# Spouse of UK citizen - visa for Germany?



## Pixie88

Hi there,
I am an Australia citizen living in the UK with my fiance and coming up to the end of my 2 year visa. We are getting married next month but as we don't meet the requirements for a marriage visa we have decided to move to Germany in May for at least 6 months.
I know my partner is able to work in Germany as he is a British citizen, I was just wondering what options I have. I would like to have to option of working in Germany as well so would I apply for a visa before we leave the UK or is it possible for me to get a work permit once we are there?
And does anyone know what visa/work permit I would be eligible for as the spouse of a UK citizen? Information I've found online is a bit vague
Cheers


----------



## usgirl

Hi there! Im pretty dire you can apply for an eea family permit. It's free to apply. And even better family permits are processed with priority. I am a us citizen married to an Irish man and we both live in the UK. I have a family permit to live in the UK. However, we are thinking of moving to Germany for a job for him. I am wondering the same thing as you-whether or not we have to get a permit before or if I can just go after I get there. I've read some places that you can just go to the Auslaenderbehoerde and you can apply there, and they will give you a residence card....but I'm not convinced. What information are you finding?!?


----------



## douglasphil

First apply for visa then move there. It will take 2 or 3 months only once you will get visa then sift there.


----------



## Pixie88

Well we are wanting to leave in May so I'm not sure I even have time to apply for a visa.
I found this on another website (it won't let me post the link)
_"EU-citizens have the right to enter Germany without a visa and reside here without any further pre-requisitions. Furthermore, they have the right to search for a job for 6 months. Family members, who are accompanying them and have a non-EU citizenship only, have to apply for a visa but the visa has to be issued immediately (even directly at the border) free of cost. A violation of this duty to have a visa may not result in a denial of further residence, according to the European Court of Justice, if the right of freedom of movement is existent."_

I don't really like the idea of just applying for a visa at the border either but it seems like the easiest way.


----------



## James3214

If you have less than 5 posts we don't allow links but that website is completely wrong. EU citizens can come and go and look for work as they please (as in other Schengen countries) As you have an Austrialian passport you don't need a visa to enter Germany and as you will be a 'spouse' you can get a residence permit which will allow you to look for work. Maybe other posters can correct me if I am wrong but that is the way I understand it.


----------



## Pixie88

Thank you, I did think the 6 month thing was a bit odd, though it shouldn't be a problem for us either way as the aim is for my partner to find work in Germany asap so I can then qualify for an EEA family permit to come back to the UK.


----------



## CampoKid

The six month thing, and the website are correct. 

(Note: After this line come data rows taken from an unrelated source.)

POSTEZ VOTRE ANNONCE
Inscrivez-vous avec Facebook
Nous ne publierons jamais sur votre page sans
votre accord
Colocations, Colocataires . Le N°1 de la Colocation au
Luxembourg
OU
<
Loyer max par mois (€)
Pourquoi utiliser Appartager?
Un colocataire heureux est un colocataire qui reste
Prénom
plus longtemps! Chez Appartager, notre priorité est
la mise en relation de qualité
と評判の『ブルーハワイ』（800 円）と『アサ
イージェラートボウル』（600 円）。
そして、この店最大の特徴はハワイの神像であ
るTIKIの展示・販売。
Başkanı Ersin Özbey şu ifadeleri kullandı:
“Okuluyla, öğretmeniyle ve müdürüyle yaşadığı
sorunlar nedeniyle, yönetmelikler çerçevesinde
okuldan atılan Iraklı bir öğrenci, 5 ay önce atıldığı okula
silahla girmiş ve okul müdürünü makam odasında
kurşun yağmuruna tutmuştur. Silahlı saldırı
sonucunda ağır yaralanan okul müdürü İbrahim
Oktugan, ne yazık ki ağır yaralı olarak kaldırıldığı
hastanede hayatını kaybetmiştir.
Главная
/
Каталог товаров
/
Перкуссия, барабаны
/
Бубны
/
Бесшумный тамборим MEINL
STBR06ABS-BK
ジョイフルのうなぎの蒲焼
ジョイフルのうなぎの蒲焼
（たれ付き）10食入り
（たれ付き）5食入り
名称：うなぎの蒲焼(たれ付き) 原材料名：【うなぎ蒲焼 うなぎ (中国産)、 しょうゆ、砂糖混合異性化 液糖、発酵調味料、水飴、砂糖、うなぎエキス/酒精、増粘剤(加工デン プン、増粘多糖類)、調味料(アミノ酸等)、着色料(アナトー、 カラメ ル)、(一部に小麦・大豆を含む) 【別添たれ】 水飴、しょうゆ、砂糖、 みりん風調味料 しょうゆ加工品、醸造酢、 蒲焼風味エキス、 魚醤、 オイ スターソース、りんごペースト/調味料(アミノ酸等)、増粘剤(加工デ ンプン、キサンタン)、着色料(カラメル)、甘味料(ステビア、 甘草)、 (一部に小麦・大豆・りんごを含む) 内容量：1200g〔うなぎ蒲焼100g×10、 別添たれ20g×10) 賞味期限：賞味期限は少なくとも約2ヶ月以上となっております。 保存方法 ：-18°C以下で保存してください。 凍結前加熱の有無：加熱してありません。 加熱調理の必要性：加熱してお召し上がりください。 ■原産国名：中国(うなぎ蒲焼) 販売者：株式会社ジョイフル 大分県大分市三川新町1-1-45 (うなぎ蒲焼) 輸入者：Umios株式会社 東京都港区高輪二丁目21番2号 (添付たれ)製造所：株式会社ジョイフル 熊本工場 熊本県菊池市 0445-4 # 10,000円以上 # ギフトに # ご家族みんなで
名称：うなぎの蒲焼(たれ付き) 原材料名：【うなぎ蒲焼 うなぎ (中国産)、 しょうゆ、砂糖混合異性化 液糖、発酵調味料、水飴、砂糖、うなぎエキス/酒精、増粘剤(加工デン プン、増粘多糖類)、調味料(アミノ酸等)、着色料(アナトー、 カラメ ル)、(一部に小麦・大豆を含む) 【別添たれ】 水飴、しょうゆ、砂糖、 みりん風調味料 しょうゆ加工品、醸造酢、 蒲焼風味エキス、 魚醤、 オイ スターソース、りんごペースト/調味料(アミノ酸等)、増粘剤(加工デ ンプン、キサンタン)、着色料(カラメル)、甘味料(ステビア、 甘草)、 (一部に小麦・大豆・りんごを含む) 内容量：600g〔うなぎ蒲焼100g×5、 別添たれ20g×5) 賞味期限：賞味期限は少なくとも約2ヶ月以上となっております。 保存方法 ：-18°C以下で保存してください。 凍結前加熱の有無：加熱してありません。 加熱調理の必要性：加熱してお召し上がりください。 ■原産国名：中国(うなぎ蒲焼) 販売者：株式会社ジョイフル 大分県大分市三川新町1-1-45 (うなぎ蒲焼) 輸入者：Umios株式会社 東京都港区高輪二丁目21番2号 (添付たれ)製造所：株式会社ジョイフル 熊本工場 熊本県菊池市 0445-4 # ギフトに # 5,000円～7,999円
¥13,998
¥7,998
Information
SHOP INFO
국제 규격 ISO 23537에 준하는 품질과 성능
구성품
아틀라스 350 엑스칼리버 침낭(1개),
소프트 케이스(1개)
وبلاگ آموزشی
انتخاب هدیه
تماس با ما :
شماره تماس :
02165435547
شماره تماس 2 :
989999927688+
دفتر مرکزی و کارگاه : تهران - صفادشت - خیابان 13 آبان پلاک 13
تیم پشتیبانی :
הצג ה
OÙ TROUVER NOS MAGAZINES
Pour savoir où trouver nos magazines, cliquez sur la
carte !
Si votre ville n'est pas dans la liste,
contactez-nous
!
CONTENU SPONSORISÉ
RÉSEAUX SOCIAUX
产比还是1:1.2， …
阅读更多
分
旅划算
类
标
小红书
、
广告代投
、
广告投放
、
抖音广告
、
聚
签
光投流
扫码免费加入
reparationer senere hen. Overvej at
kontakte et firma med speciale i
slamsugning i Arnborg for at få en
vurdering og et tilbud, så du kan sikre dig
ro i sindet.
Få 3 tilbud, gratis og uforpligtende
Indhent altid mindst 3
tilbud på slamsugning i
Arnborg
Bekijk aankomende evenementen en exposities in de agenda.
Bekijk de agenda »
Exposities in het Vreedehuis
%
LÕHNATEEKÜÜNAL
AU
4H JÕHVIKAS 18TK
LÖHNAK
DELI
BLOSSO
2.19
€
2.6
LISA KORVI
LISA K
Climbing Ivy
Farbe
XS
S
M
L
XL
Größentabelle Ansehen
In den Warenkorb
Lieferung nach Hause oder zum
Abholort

Although this European treaty allows free movement, you must be exercising your treaty rights - by working - as this is exactly what this treaty is for. 

Germany requires that register as a job-seeker when looking for work, then gives you 6 months to find it - a reasonable amount of time

If you are not looking for work, you don't need to register as a job-seeker, and can stay as long as you like. As long as you have health insurance and can prove you have the means to support yourself. 

Other countries are also adopting similar strategies to handle the potential influx of European citizens. 

Yes, this all appears to be illegal under European law, but any challenge would be likely to fail, as the countries concerned have given you reasonable time to exercise your treaty rights.

Incidentally, the actual length of time you have to execute these rights is 3 months.


----------



## CampoKid

I should add though, that you are 'asked', not forced, to leave. I guess they don't want to start that legal challenge.


----------



## Antonia29

Hi There, Im a German citizen myself and my fiance is also Australian. we both live int he UK at the moment and he has an EEA2 visa which im sure you would qualify for if u have been and lived together for 2years. You would have to prove that though. As far as Germany goes you can apply for a visa inside Germany but we found that they tend not to be very helpful and it can be very complicated. Since we are moving back to Germany in May aswell we are lookking for a visa for my fiance as well. We thought of a working holiday visa since working permits have been hard to get for us... we will apply here in the UK but we are not sure how yet... Maybe anyone else knows?


----------